Your assignment
If a line in the material below has the word "Pino", copy it.

The data
================

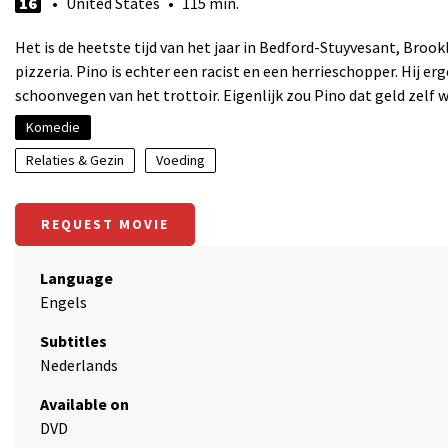
16
• United States • 115 min.
Het is de heetste tijd van het jaar in Bedford-Stuyvesant, Brook
pizzeria. Pino is echter een racist en een herrieschopper. Hij er
schoonvegen van het trottoir. Eigenlijk zou Pino dat geld zel
Komedie
Relaties & Gezin
Voeding
REQUEST MOVIE
Language
Engels
Subtitles
Nederlands
Available on
DVD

================

Completed exercise
pizzeria. Pino is echter een racist en een herrieschopper. Hij er
schoonvegen van het trottoir. Eigenlijk zou Pino dat geld zel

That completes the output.